Biased Views

We've all got our natural biases. It's a side-effect of learning what we like and dislike, a way to subconsciously maintain clues to those preferences in order that we aren't constantly wondering what next we really want to do. Socially, bias most likely helped keep our ancestors safe from the unknown. It's an adjunct of implicitly learning what will harm you so that you know it without having to get burned or stung or poisoned over and over until some such event finally kills you.

Of course, as our species has grown, we've managed to tame an extraordinary amount of the environment in which we exist day to day. Most of the dangers we face now are those which we've created ourselves, as a civilization. We've also created Laws and Rules which protect us all so that our biases are really more relevant, not as survival instincts, but more as I described initially; preferences.

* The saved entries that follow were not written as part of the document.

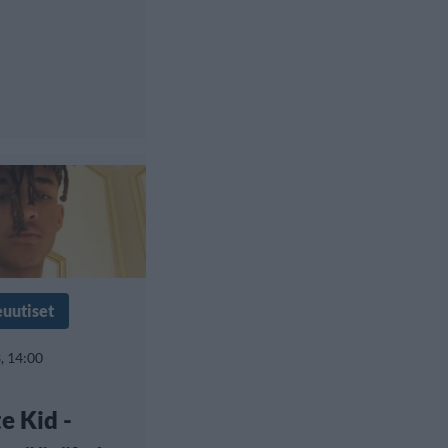
euutiset
, 14:00
e Kid -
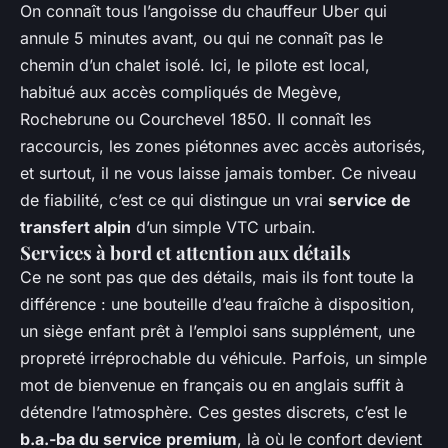
On connaît tous l’angoisse du chauffeur Uber qui
annule 5 minutes avant, ou qui ne connaît pas le
chemin d’un chalet isolé. Ici, le pilote est local,
habitué aux accès compliqués de Megève,
Rochebrune ou Courchevel 1850. Il connaît les
raccourcis, les zones piétonnes avec accès autorisés,
et surtout, il ne vous laisse jamais tomber. Ce niveau
de fiabilité, c’est ce qui distingue un vrai
service de
transfert alpin
d’un simple VTC urbain.
Services à bord et attention aux détails
Ce ne sont pas que des détails, mais ils font toute la
différence : une bouteille d’eau fraîche à disposition,
un siège enfant prêt à l’emploi sans supplément, une
propreté irréprochable du véhicule. Parfois, un simple
mot de bienvenue en français ou en anglais suffit à
détendre l’atmosphère. Ces gestes discrets, c’est le
b.a.-ba du service premium
, là où le confort devient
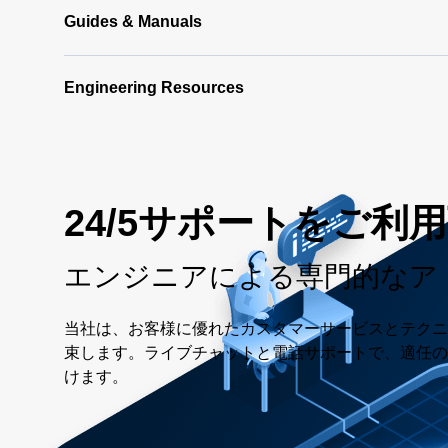
Guides & Manuals
Engineering Resources
24/5サポートをご利
エンジニアによる専門的なア
当社は、お客様に優れたカスタマーサービスとテクニ
束します。ライブチャットと電話サポートで、適任の
けます。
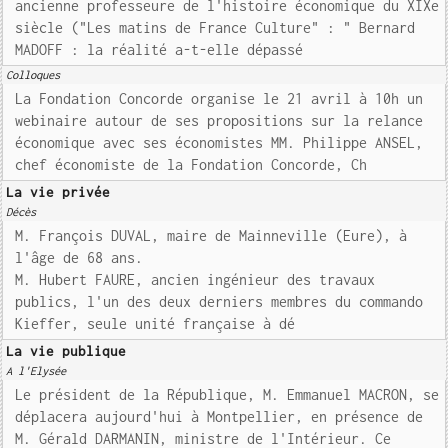
ancienne professeure de l'histoire économique du XIXe
siècle ("Les matins de France Culture" : " Bernard
MADOFF : la réalité a-t-elle dépassé
Colloques
La Fondation Concorde organise le 21 avril à 10h un
webinaire autour de ses propositions sur la relance
économique avec ses économistes MM. Philippe ANSEL,
chef économiste de la Fondation Concorde, Ch
La vie privée
Décès
M. François DUVAL, maire de Mainneville (Eure), à
l'âge de 68 ans.
M. Hubert FAURE, ancien ingénieur des travaux
publics, l'un des deux derniers membres du commando
Kieffer, seule unité française à dé
La vie publique
A l'Elysée
Le président de la République, M. Emmanuel MACRON, se
déplacera aujourd'hui à Montpellier, en présence de
M. Gérald DARMANIN, ministre de l'Intérieur. Ce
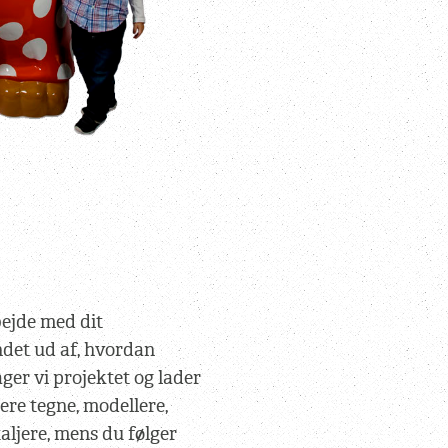
ejde med dit
det ud af, hvordan
ager vi projektet og lader
ere tegne, modellere,
aljere, mens du følger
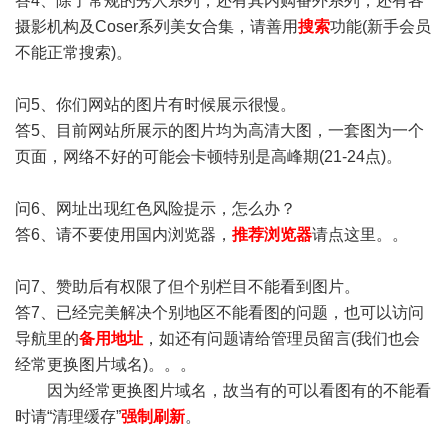
答4、除了常规的秀人系列，还有其内购番外系列，还有各
摄影机构及Coser系列美女合集，请善用
搜索
功能(新手会员
不能正常搜索)。
问5、你们网站的图片有时候展示很慢。
答5、目前网站所展示的图片均为高清大图，一套图为一个
页面，网络不好的可能会卡顿特别是高峰期(21-24点)。
问6、网址出现红色风险提示，怎么办？
答6、请不要使用国内浏览器，
推荐浏览器
请点这里。。
问7、赞助后有权限了但个别栏目不能看到图片。
答7、已经完美解决个别地区不能看图的问题，也可以访问
导航里的
备用地址
，如还有问题请给管理员留言(我们也会
经常更换图片域名)。。。
因为经常更换图片域名，故当有的可以看图有的不能看
时请“清理缓存”
强制刷新
。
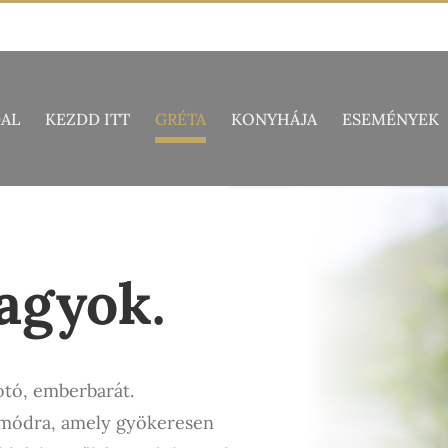
AL
KEZDD ITT
GRÉTA
KONYHÁJA
ESEMÉNYEK
agyok.
kotó, emberbarát.
etmódra, amely gyökeresen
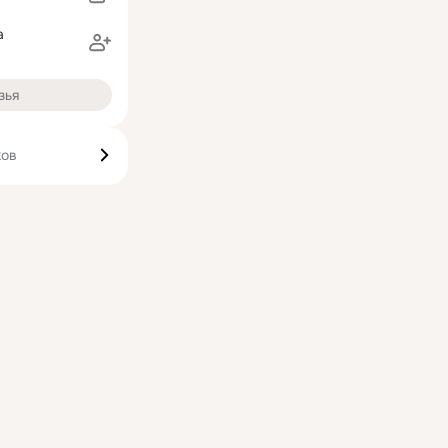
а
зья
ков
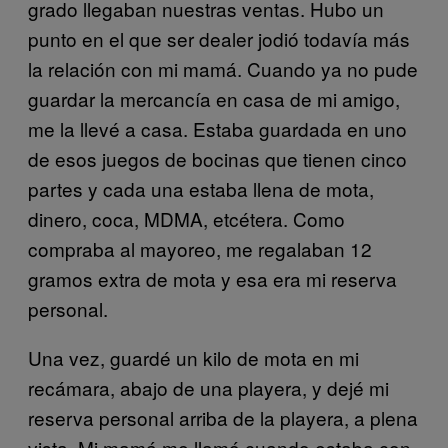
grado llegaban nuestras ventas. Hubo un
punto en el que ser dealer jodió todavía más
la relación con mi mamá. Cuando ya no pude
guardar la mercancía en casa de mi amigo,
me la llevé a casa. Estaba guardada en uno
de esos juegos de bocinas que tienen cinco
partes y cada una estaba llena de mota,
dinero, coca, MDMA, etcétera. Como
compraba al mayoreo, me regalaban 12
gramos extra de mota y esa era mi reserva
personal.
Una vez, guardé un kilo de mota en mi
recámara, abajo de una playera, y dejé mi
reserva personal arriba de la playera, a plena
vista. Mi mamá me llamó cuando estaba con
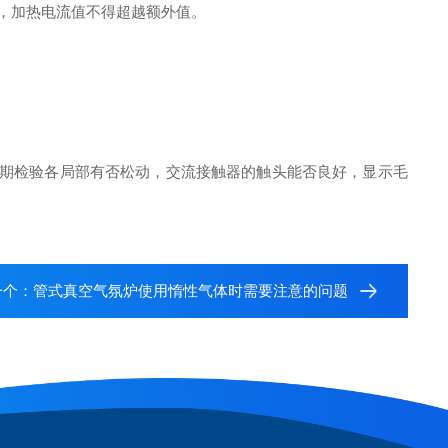
，加热电流值不得超越额外值。
活期检验各局部有否松动，交流接触器的触头能否良好，显示毛
一个：
管式真空气氛炉使用惰性气体时需要注意的问题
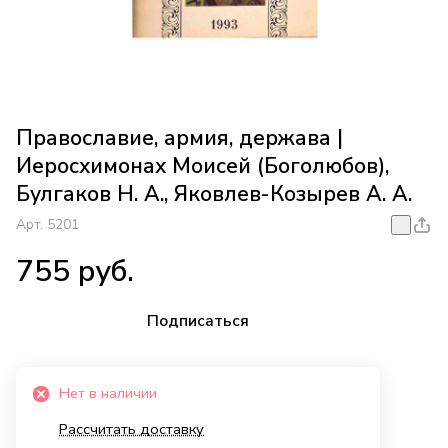
Православие, армия, держава |
Иеросхимонах Моисей (Боголюбов),
Булгаков Н. А., Яковлев-Козырев А. А.
Арт.
5201
755 руб.
Подписаться
Нет в наличии
Рассчитать доставку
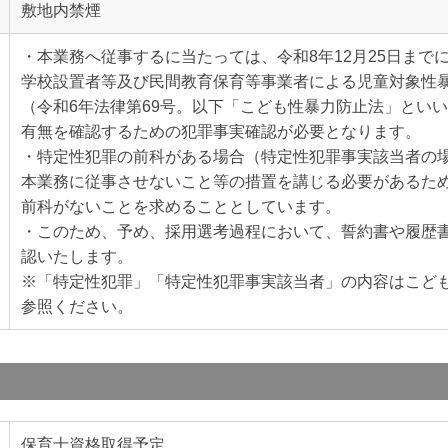
敷地内禁煙
・本業務へ従事するに当たっては、令和8年12月25日まで
学校設置者等及び民間教育保育等事業者による児童対象性
（令和6年法律第69号。以下「こども性暴力防止法」とい
有無を確認するための犯罪事実確認が必要となります。
・特定性犯罪の前科がある場合（特定性犯罪事実該当者の
本業務に従事させないこと等の措置を講じる必要があるた
前科がないことを求めることとしています。
・このため、予め、採用選考過程において、誓約書や履歴
認いたします。
※「特定性犯罪」「特定性犯罪事実該当者」の内容はこども
参照ください。
保育士資格取得予定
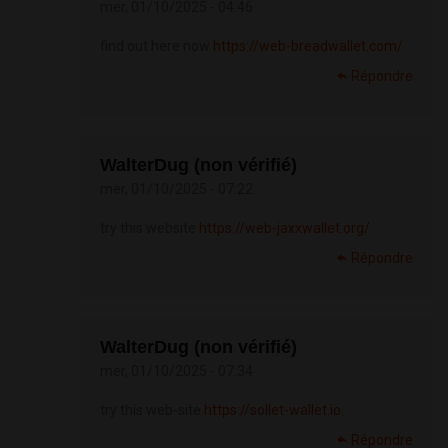
mer, 01/10/2025 - 04:46
find out here now
https://web-breadwallet.com/
Répondre
WalterDug (non vérifié)
mer, 01/10/2025 - 07:22
try this website
https://web-jaxxwallet.org/
Répondre
WalterDug (non vérifié)
mer, 01/10/2025 - 07:34
try this web-site
https://sollet-wallet.io
Répondre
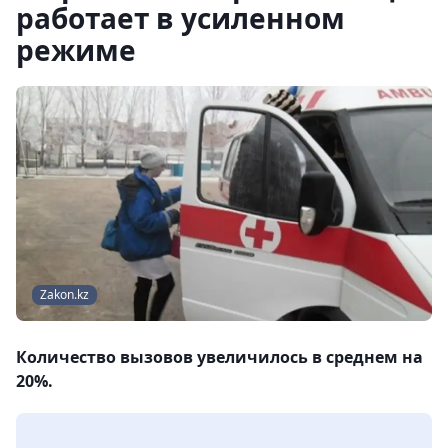
работает в усиленном
режиме
Zakon.kz
Количество вызовов увеличилось в среднем на
20%.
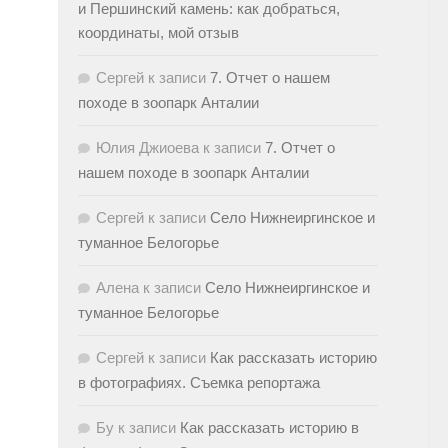
и Першинский камень: как добраться,
координаты, мой отзыв
Сергей
к записи
7. Отчет о нашем
походе в зоопарк Анталии
Юлия Джиоева
к записи
7. Отчет о
нашем походе в зоопарк Анталии
Сергей
к записи
Село Нижнеиргинское и
туманное Белогорье
Алена
к записи
Село Нижнеиргинское и
туманное Белогорье
Сергей
к записи
Как рассказать историю
в фотографиях. Съемка репортажа
Бу
к записи
Как рассказать историю в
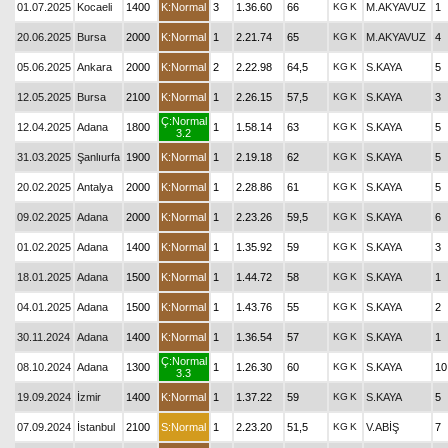
01.07.2025
Kocaeli
1400
K:Normal
3
1.36.60
66
KG
K
M.AKYAVUZ
1
20.06.2025
Bursa
2000
K:Normal
1
2.21.74
65
KG
K
M.AKYAVUZ
4
05.06.2025
Ankara
2000
K:Normal
2
2.22.98
64,5
KG
K
S.KAYA
5
12.05.2025
Bursa
2100
K:Normal
1
2.26.15
57,5
KG
K
S.KAYA
3
Ç:Normal
12.04.2025
Adana
1800
1
1.58.14
63
KG
K
S.KAYA
5
3.2
31.03.2025
Şanlıurfa
1900
K:Normal
1
2.19.18
62
KG
K
S.KAYA
5
20.02.2025
Antalya
2000
K:Normal
1
2.28.86
61
KG
K
S.KAYA
5
09.02.2025
Adana
2000
K:Normal
1
2.23.26
59,5
KG
K
S.KAYA
6
01.02.2025
Adana
1400
K:Normal
1
1.35.92
59
KG
K
S.KAYA
3
18.01.2025
Adana
1500
K:Normal
1
1.44.72
58
KG
K
S.KAYA
1
04.01.2025
Adana
1500
K:Normal
1
1.43.76
55
KG
K
S.KAYA
2
30.11.2024
Adana
1400
K:Normal
1
1.36.54
57
KG
K
S.KAYA
1
Ç:Normal
08.10.2024
Adana
1300
1
1.26.30
60
KG
K
S.KAYA
10
3.3
19.09.2024
İzmir
1400
K:Normal
1
1.37.22
59
KG
K
S.KAYA
5
07.09.2024
İstanbul
2100
S:Normal
1
2.23.20
51,5
KG
K
V.ABİŞ
7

I read about this project and Mahzarin Banaji in the
June '06 issue of Scientific American, and have been meaning to give it a try ever since. It's definitely a part of ourselves we need to understand better if we're to avoid blowing up our planet.
[Link] Even in people with genuinely egalitarian views, Banaji and her colleagues find that bias is ordinary and ingrained and remains active outside our awareness. When the team realized the power of unconscious attitudes in everyday decision making, she says, "we knew the right thing was to take this to the public." On an IAT Web site (implicit.harvard.edu/implicit/), users can try 14 measures--to find out whether they automatically favor young over old, for instance, or prefer thin to overweight. Ten new sections include country-specific IATs, such as Muslim-Hindu and Pakistan-India associations.
On a less dramatic or consequential stage, this particular test reminded me of Blue Girl's recent request for non-biased assistance in understanding the pros and cons of her use of Netscape as a browser. (
BTW, hope you feel better soon, BG!)

I didn't want to think I may have steered her wrong (though she received plenty of excellent - and interesting - opinions...) and I think these results have got my back in that regard.





I'm hoping I produce similar results on the rest of them. I'll definitely post them, regardless of whether or not they support my biased view of myself as an openminded and tolerant kinda guy. Don't get me wrong. I don't think that I'm not biased! I just always try hard to overcome those because I've grown up being hurt by such crap, and have hurt others as well. What I really need to work on most, seems to be overcoming a bizarre bias against my own best interests. THAT's the really tough ticket for me.

Of course, vis-a-vie Microsoft, things like the Gates' Foundation and Bill G's recent comments at the International AIDS Conference in Toronto are the kind of stuff that help alleviate some of my bias against Microsoft, despite its predatory and destructive style of operating in the marketplace. So maybe I won't show as well in most of the other tests as I did here.

We'll see.

Here's a
link for more info on Project Implicit, and the SciAm article is highly rec'd as well. Click the pic to take the test yourself. You may be surprised by the results. Even if your bias tells you otherwise.

Comments

  1. Right you are, Glenda!

    As long as we live, there's always more to learn.